§ Data for this exercise:
-*-*-

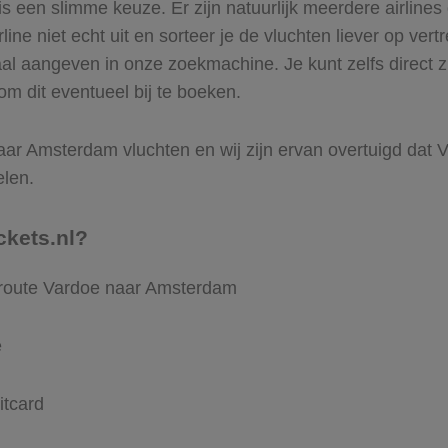
 een slimme keuze. Er zijn natuurlijk meerdere airline
ine niet echt uit en sorteer je de vluchten liever op vert
aal aangeven in onze zoekmachine. Je kunt zelfs direct 
m dit eventueel bij te boeken.
ar Amsterdam vluchten en wij zijn ervan overtuigd dat Vli
elen.
ckets.nl?
e route Vardoe naar Amsterdam
e
itcard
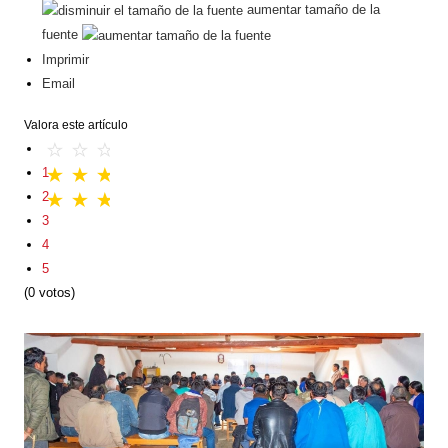
aumentar tamaño de la
fuente
Imprimir
Email
Valora este artículo
1
2
3
4
5
(0 votos)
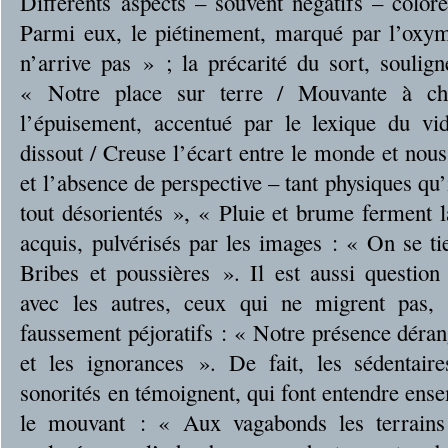
Différents aspects – souvent négatifs – color
Parmi eux, le piétinement, marqué par l’oxym
n’arrive pas » ; la précarité du sort, souli
« Notre place sur terre / Mouvante à c
l’épuisement, accentué par le lexique du v
dissout / Creuse l’écart entre le monde et nous
et l’absence de perspective – tant physiques qu’
tout désorientés », « Pluie et brume ferment 
acquis, pulvérisés par les images : « On se ti
Bribes et poussières ». Il est aussi question
avec les autres, ceux qui ne migrent pas, 
faussement péjoratifs : « Notre présence déran
et les ignorances ». De fait, les sédentaire
sonorités en témoignent, qui font entendre ens
le mouvant : « Aux vagabonds les terrains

-*-*-

§ About this task: Write the listing out a second time exactly, dropping all images.

§ Answer box:
 een slimme keuze. Er zijn natuurlijk meerdere airline
ine niet echt uit en sorteer je de vluchten liever op vert
aal aangeven in onze zoekmachine. Je kunt zelfs direct 
m dit eventueel bij te boeken.
ar Amsterdam vluchten en wij zijn ervan overtuigd dat Vli
elen.
ckets.nl?
e route Vardoe naar Amsterdam
e
itcard
aumentar tamaño de la
fuente
Imprimir
Email
Valora este artículo
1
2
3
4
5
(0 votos)
Différents aspects – souvent négatifs – color
Parmi eux, le piétinement, marqué par l’oxym
n’arrive pas » ; la précarité du sort, souli
« Notre place sur terre / Mouvante à c
l’épuisement, accentué par le lexique du v
dissout / Creuse l’écart entre le monde et nous
et l’absence de perspective – tant physiques qu’
tout désorientés », « Pluie et brume ferment 
acquis, pulvérisés par les images : « On se ti
Bribes et poussières ». Il est aussi question
avec les autres, ceux qui ne migrent pas, 
faussement péjoratifs : « Notre présence déran
et les ignorances ». De fait, les sédentaire
sonorités en témoignent, qui font entendre ens
le mouvant : « Aux vagabonds les terrains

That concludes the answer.